Segment Start: Records for this task
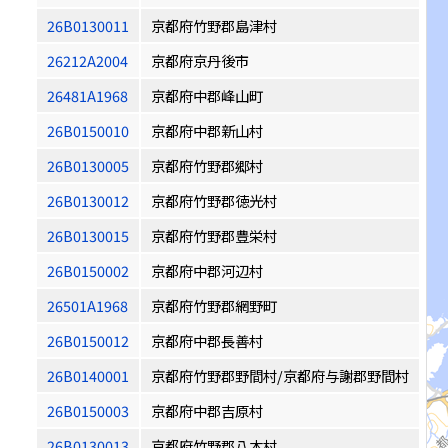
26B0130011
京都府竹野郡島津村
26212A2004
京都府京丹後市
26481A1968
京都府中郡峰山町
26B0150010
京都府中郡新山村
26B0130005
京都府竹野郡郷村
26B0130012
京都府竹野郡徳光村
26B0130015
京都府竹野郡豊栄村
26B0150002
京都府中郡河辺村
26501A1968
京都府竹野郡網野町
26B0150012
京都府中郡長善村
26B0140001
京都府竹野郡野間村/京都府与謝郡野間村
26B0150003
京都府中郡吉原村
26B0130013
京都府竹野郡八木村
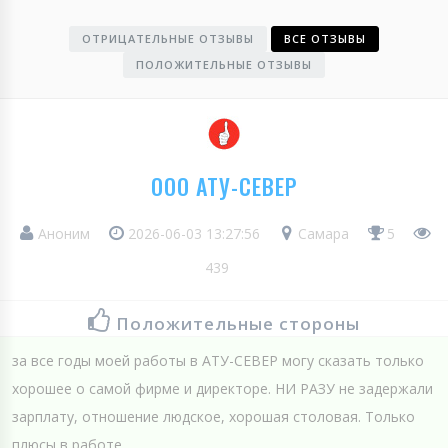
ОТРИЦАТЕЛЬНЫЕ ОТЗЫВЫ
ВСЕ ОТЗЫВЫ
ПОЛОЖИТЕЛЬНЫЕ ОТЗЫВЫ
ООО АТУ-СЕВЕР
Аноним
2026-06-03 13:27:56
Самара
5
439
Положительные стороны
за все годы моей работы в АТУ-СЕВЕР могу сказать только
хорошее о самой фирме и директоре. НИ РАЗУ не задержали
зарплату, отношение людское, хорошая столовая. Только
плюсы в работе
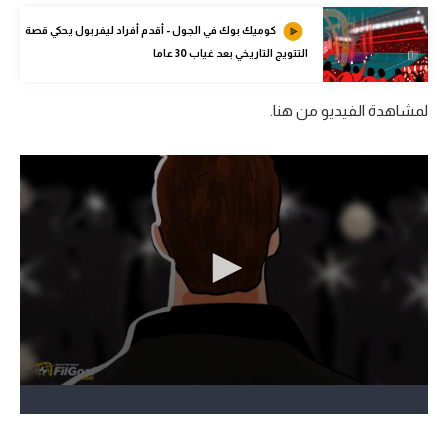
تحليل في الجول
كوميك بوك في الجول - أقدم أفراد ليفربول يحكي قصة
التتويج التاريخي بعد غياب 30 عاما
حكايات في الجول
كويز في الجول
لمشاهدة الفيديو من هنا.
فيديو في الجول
Segment End: Records for this task
Segment Start: Records for this task
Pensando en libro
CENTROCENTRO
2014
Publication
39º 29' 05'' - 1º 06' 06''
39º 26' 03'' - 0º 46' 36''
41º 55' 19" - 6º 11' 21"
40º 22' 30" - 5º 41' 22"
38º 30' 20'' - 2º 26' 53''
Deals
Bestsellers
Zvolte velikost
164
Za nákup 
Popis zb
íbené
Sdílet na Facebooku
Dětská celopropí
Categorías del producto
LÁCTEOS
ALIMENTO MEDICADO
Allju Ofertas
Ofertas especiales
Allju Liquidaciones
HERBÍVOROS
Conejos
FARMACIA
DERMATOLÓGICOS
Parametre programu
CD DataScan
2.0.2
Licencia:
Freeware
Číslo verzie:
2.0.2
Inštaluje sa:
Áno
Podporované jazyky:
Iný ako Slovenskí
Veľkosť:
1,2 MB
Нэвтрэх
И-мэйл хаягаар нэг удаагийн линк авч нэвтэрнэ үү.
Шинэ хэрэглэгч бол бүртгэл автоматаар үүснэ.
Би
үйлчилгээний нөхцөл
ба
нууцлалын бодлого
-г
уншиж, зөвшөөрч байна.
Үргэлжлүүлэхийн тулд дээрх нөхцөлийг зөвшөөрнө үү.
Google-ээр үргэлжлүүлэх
Segment End: Records for this task
Segment Start: Records for this task
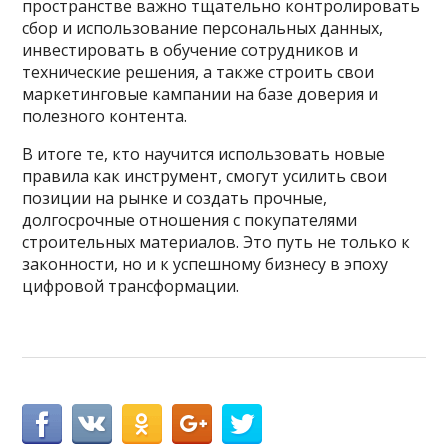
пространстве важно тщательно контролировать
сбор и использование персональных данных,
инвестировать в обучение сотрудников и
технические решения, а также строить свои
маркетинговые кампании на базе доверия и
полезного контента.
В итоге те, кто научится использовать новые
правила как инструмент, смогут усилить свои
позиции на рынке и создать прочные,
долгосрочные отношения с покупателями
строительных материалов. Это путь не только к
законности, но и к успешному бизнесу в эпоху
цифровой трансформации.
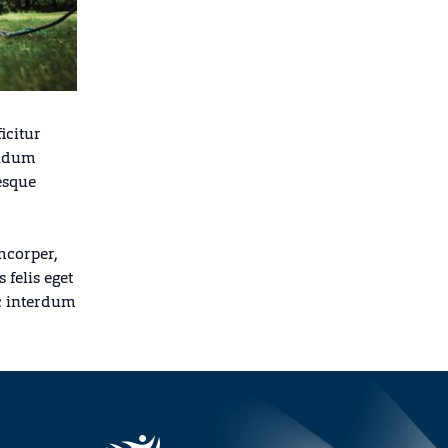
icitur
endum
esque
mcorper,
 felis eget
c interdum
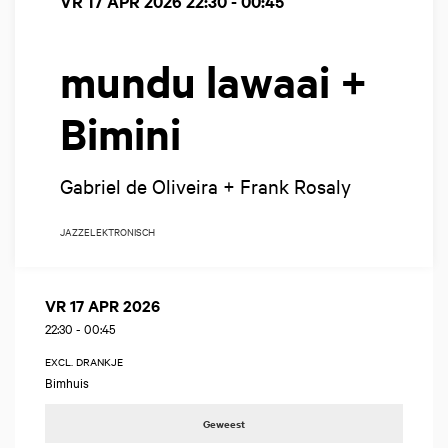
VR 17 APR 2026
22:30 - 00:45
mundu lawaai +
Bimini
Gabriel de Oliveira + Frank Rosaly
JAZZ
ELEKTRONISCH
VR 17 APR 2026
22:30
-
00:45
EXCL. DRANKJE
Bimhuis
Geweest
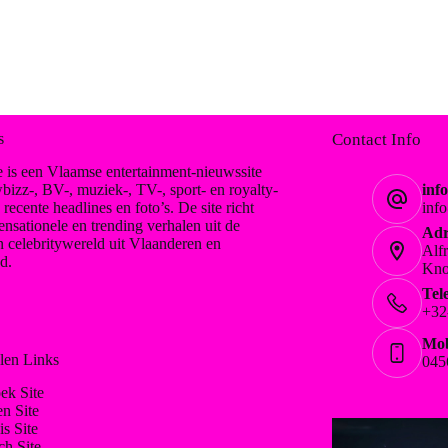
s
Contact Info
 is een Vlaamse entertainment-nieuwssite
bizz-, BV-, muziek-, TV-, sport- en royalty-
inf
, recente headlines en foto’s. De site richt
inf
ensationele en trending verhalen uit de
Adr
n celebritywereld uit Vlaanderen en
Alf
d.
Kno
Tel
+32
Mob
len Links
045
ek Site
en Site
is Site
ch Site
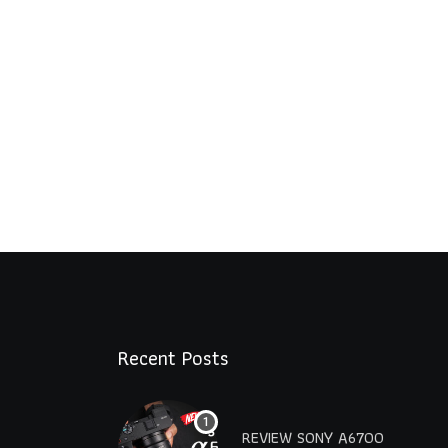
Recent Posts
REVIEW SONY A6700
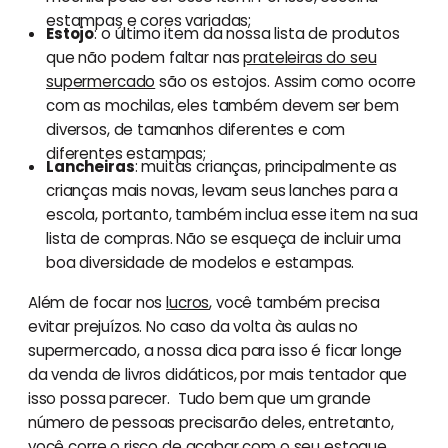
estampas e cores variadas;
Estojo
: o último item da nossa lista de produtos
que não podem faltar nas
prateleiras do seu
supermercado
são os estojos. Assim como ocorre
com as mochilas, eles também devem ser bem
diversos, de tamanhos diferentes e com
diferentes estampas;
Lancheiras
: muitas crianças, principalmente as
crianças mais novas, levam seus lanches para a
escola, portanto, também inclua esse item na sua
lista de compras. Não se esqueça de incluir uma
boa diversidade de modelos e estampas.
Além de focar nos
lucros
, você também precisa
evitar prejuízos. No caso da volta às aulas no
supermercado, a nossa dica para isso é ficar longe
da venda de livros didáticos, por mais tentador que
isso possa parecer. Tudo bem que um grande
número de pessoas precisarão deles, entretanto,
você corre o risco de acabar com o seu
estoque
Segment End: Records for this task
• **Instructions to follow**
From the records above, transcribe exactly the run of lines that opens with the line holding "diversos, de tamanhos diferentes e com" and closes with the line holding "boa diversidade de modelos e estampas.", both included.

• **Final answer**
diversos, de tamanhos diferentes e com
diferentes estampas;
Lancheiras
: muitas crianças, principalmente as
crianças mais novas, levam seus lanches para a
escola, portanto, também inclua esse item na sua
lista de compras. Não se esqueça de incluir uma
boa diversidade de modelos e estampas.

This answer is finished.